Because their lifespan is so much shorter than our own, a life with dogs involves repeated lessons in mortality. But there are lessons in love and tender care as well. With them, we have to learn to live in the moment "because a dog doesn’t spill regret throughout the house, doesn’t lurk in a life of guilt and second-guessing." Victoria reflects on the lives of five dogs and how their need for the outdoors helped to create opportunities to repeatedly seize the day. A book for anyone who has ever loved a dog or needs a gift of uplift while grieving the loss of their companion pup.

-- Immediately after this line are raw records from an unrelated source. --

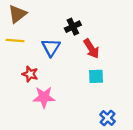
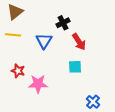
red star: (30, 74) -> (18, 71), moved
cyan square: (96, 76) -> (75, 67), moved

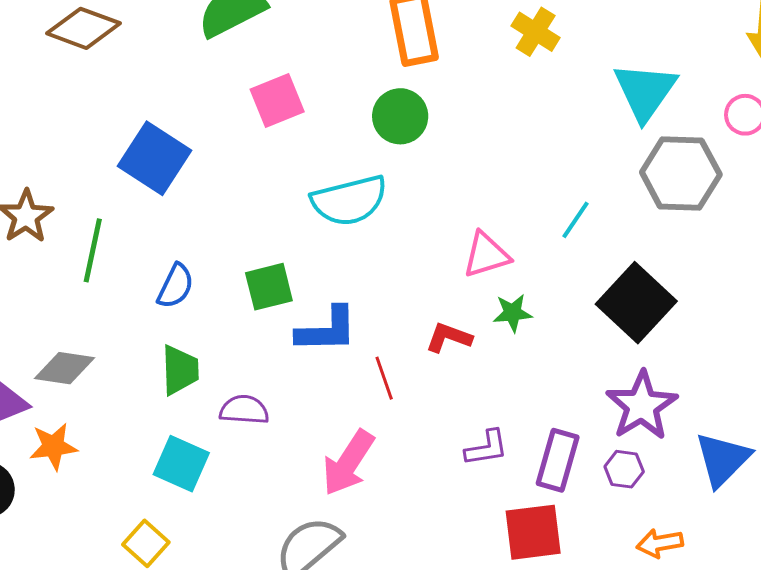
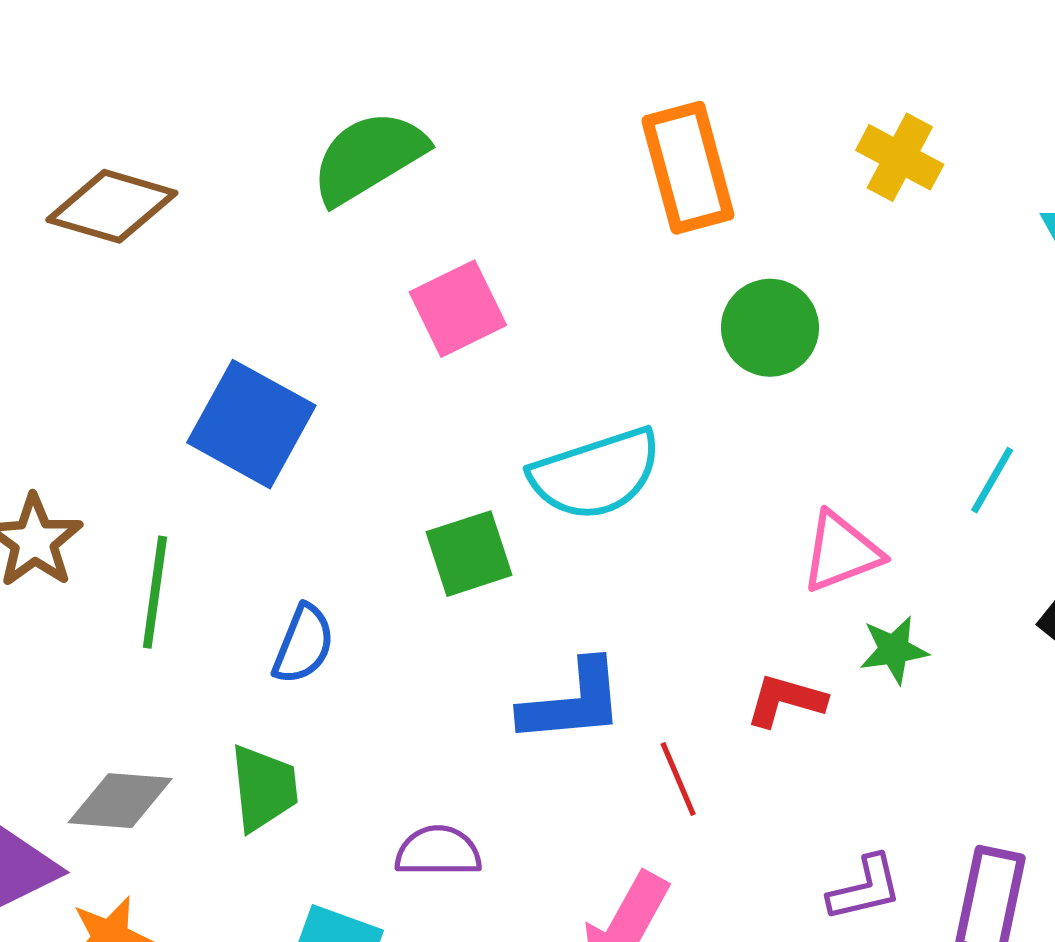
green circle: (400, 116) -> (770, 328), moved
green square: (269, 287) -> (469, 554), moved
green trapezoid: (180, 370) -> (264, 788), moved

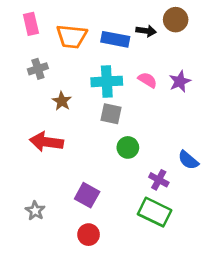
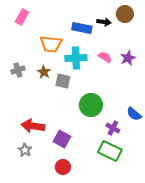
pink rectangle: (31, 24) -> (22, 17), turned 42
orange trapezoid: (72, 36) -> (51, 44), moved
gray cross: (38, 69) -> (18, 70), moved
gray square: (111, 114) -> (63, 81), moved
red arrow: (46, 142) -> (33, 126), moved
green circle: (128, 147) -> (91, 105), size x1.5

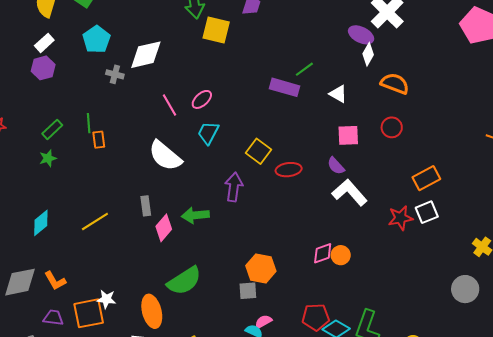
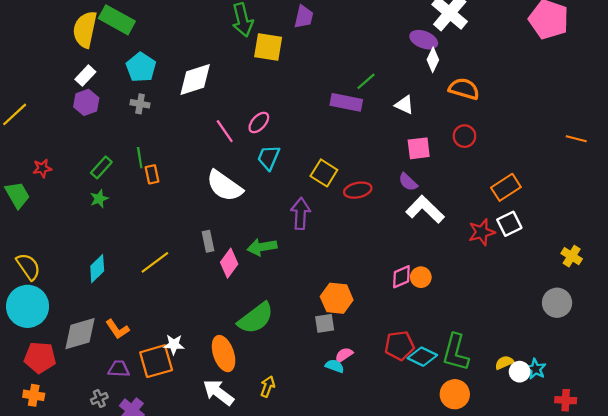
gray cross: (115, 74) -> (140, 104), moved

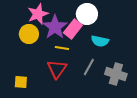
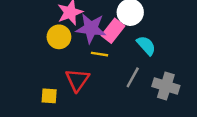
purple star: (55, 27) -> (91, 28), turned -30
cyan semicircle: (100, 41) -> (146, 45), turned -144
red triangle: (57, 69) -> (77, 80), moved

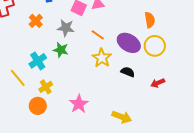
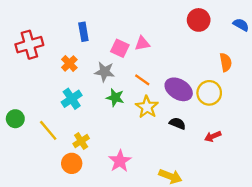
orange semicircle: (150, 20) -> (226, 62), moved
green star: (61, 50) -> (115, 98), moved
cyan cross: (38, 61) -> (72, 99), moved

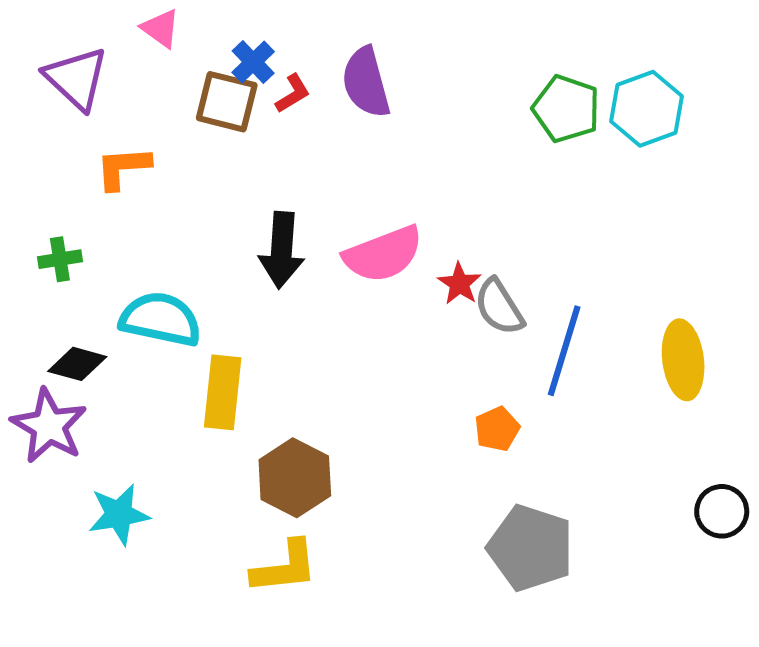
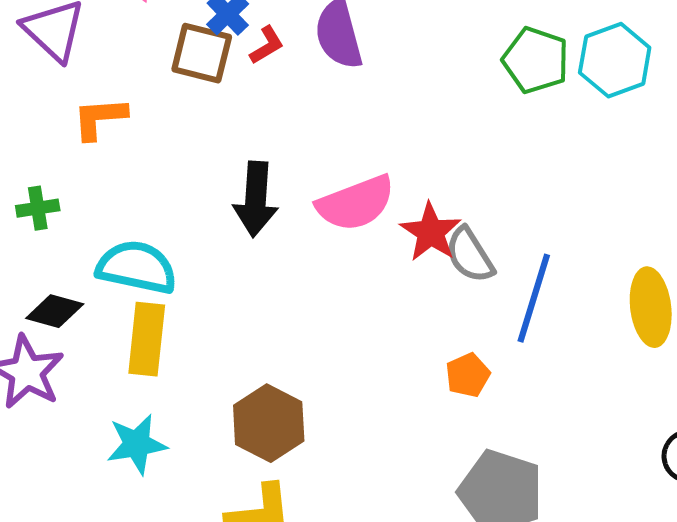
red star: (459, 284) -> (431, 232), size x1.4
yellow rectangle: (223, 392) -> (147, 339), moved
cyan star: (119, 514) -> (137, 444), moved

Victoria is able to share the realities of the love and loss of our most precious furbabies in an honest way that we can all relate to. Her sharing of her experiences, her devotion, and resilience, are heartfelt and heartbreaking. Also relating to her personal family struggles and loss make this a story that brings home what love really is all about.

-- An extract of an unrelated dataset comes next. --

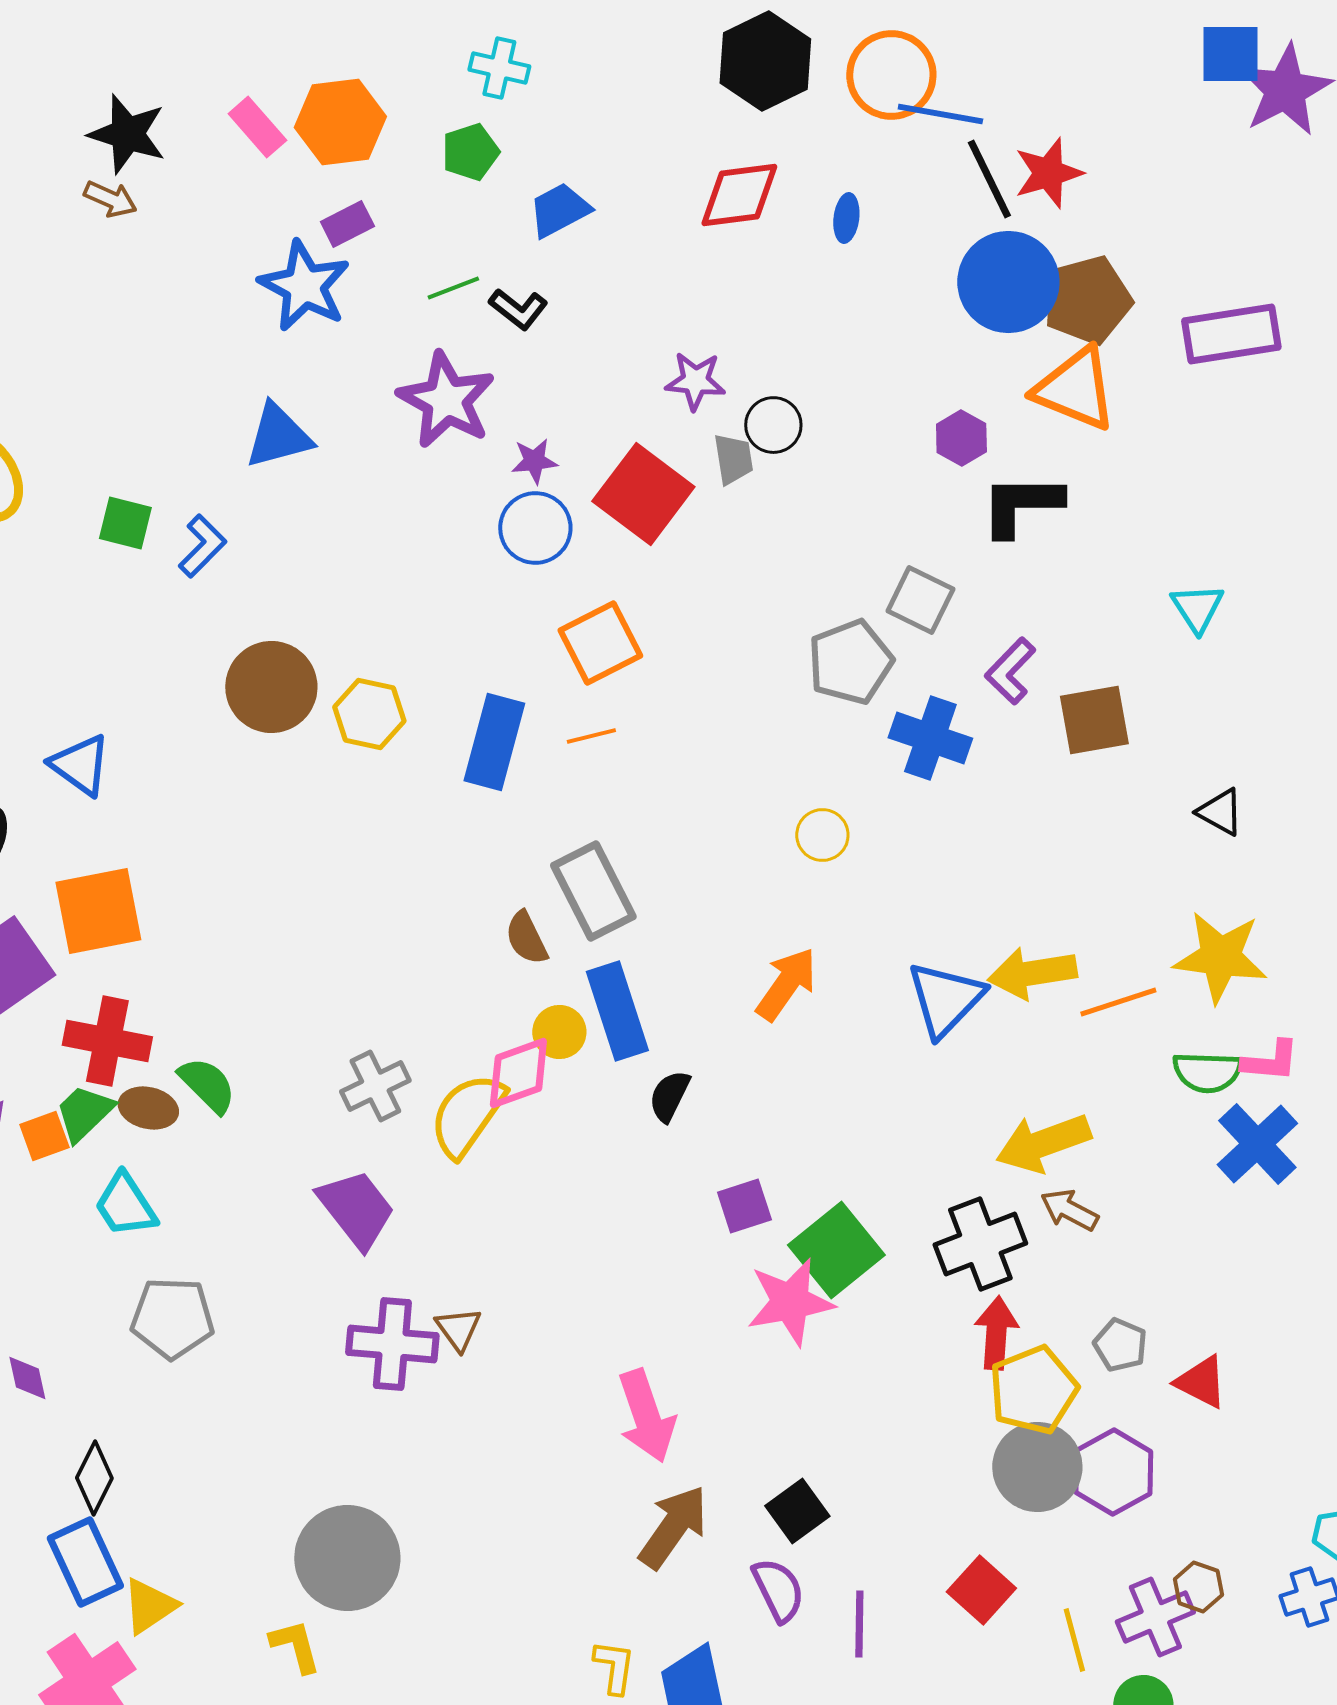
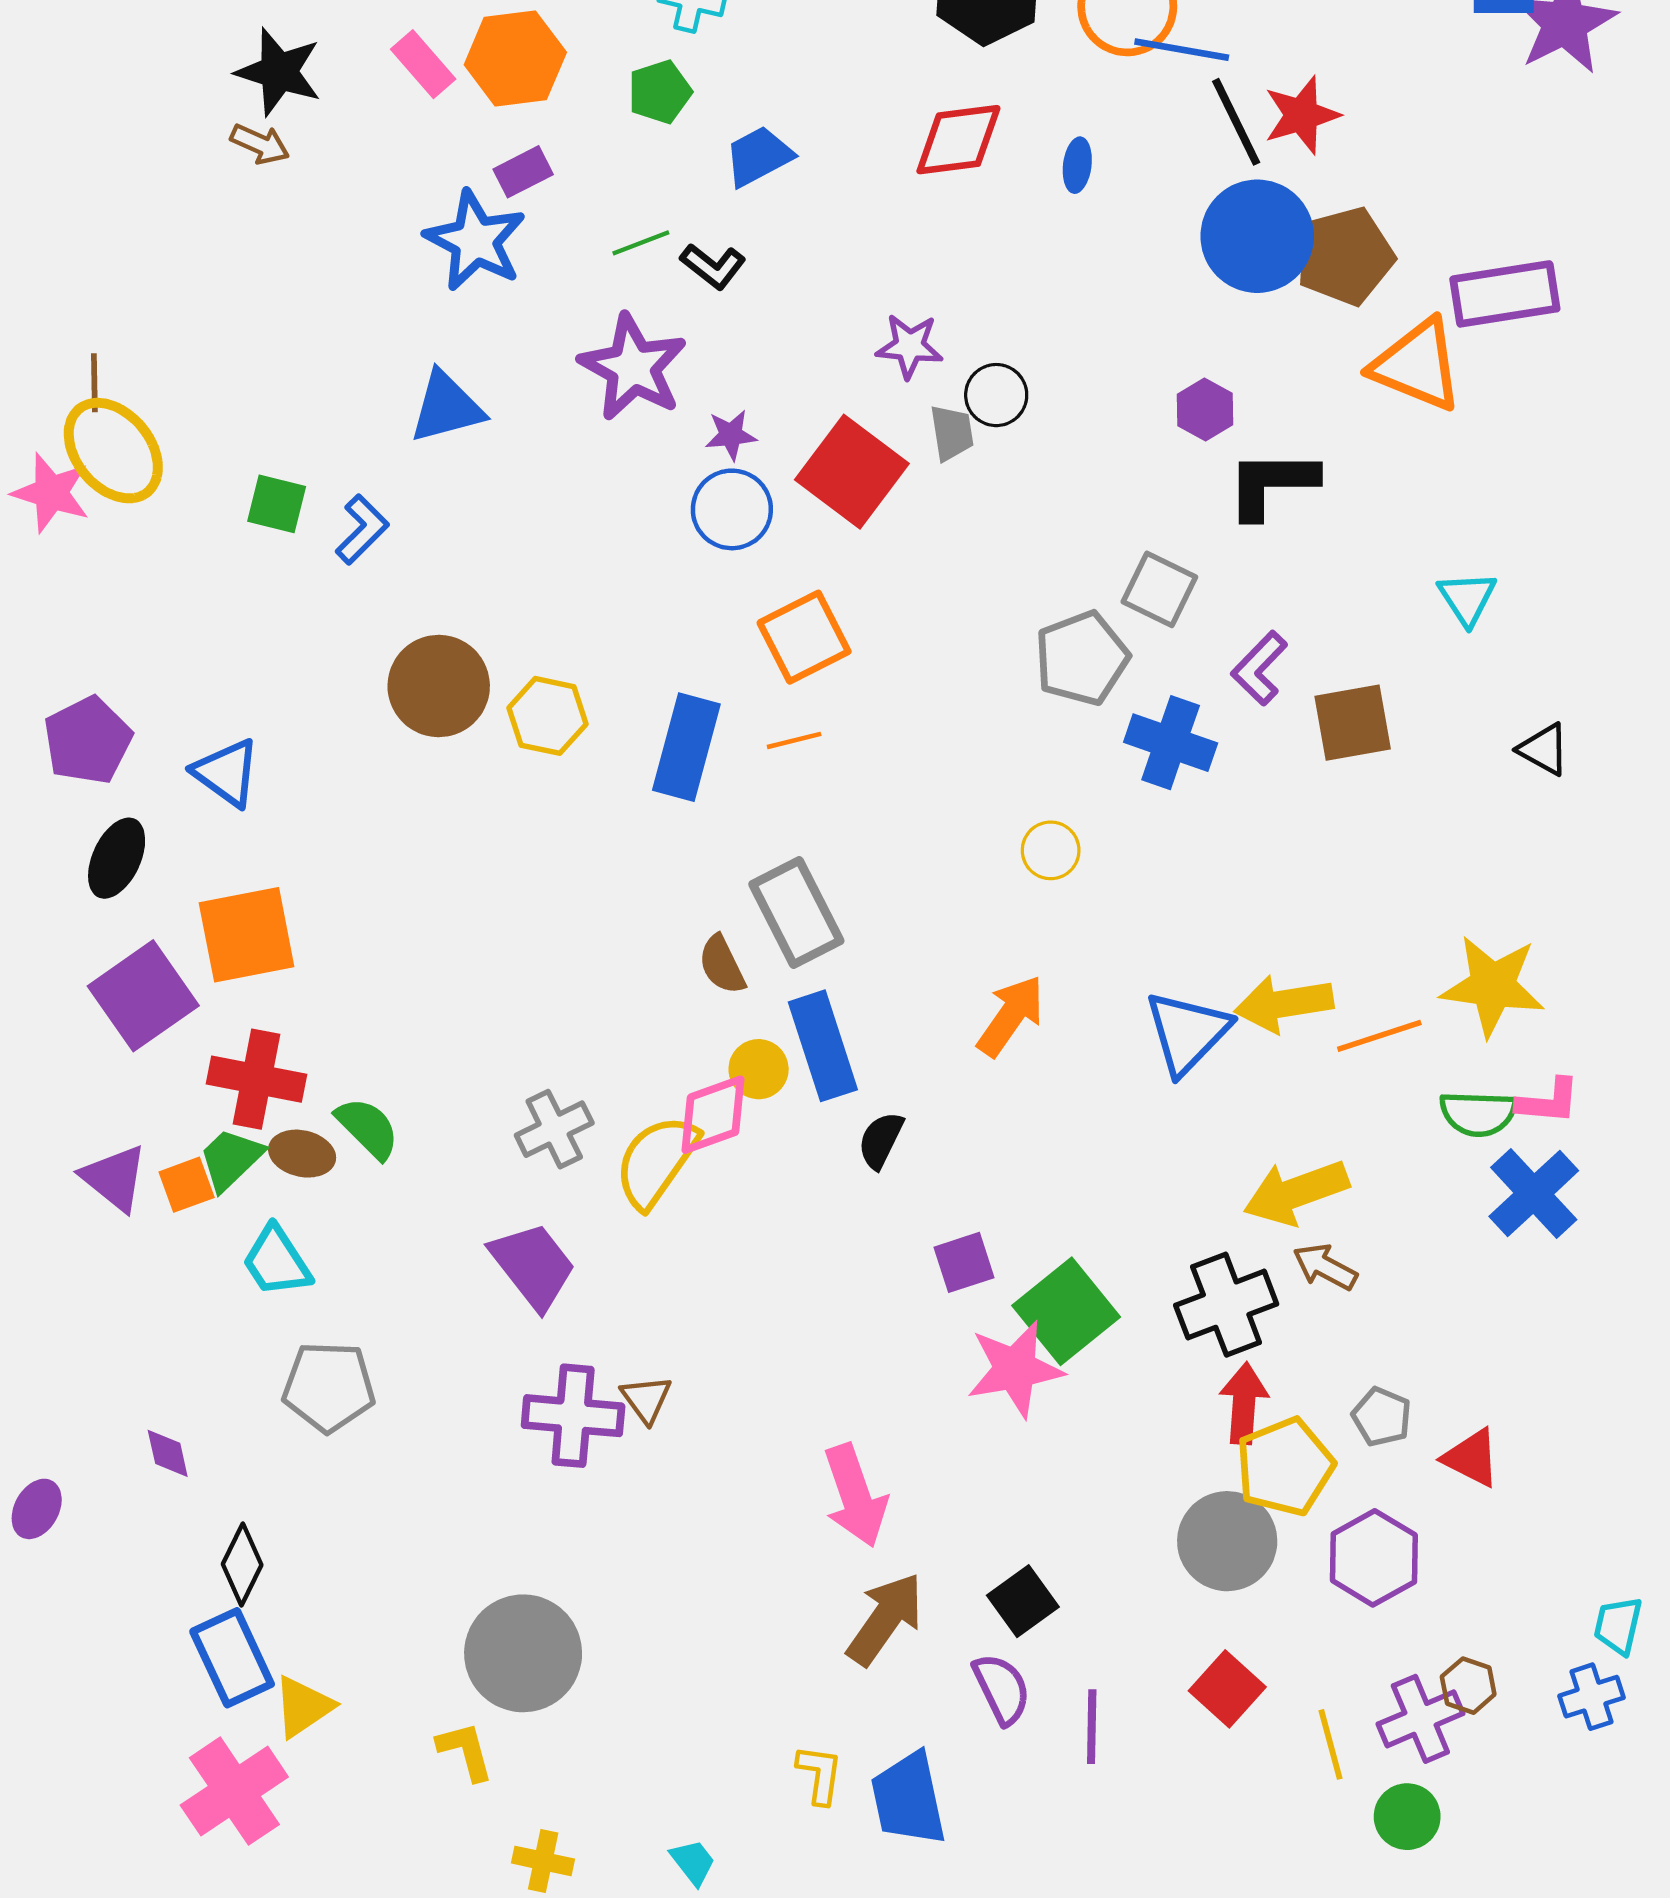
orange triangle: (1075, 389) -> (1417, 365), moved
black triangle: (1220, 812) -> (1544, 749), moved
gray circle: (1037, 1467) -> (1227, 1541), moved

—Randi Lui, former Search and Rescue K9 handler and Dog Unit Leader
In her chapbook memoir, The Mortality of Dogs and Humans, Victoria Waddle explores her (our) relationship with dogs, the joy and comfort of their companionship, and the lessons they can teach us about being better humans. By sharing her memories of Fletcher and Zainy, she shows everyone else what dog people already know: that dogs are individuals (with specific personalities, quirks, and anxieties, just like the rest of us) and how our relationship with them changes from one dog to the next. She shows how it is through their interaction with dogs that the truth of a person is revealed. This book is an examination of our responsibility to those we love, and the (sometimes impossible) difficulty of taking care of them, especially those who are beyond our communication. Waddle captures the pain of deciding when, exactly, a dog is suffering more than living and, in comparison, forces the reader to wonder why we allow our beloved elderly to suffer more than our beloved pets. Dog people, as they read this book, will instantly get it. Cat people will get it. Non pet owners, those poor lost souls, will get it (and they might even be converted).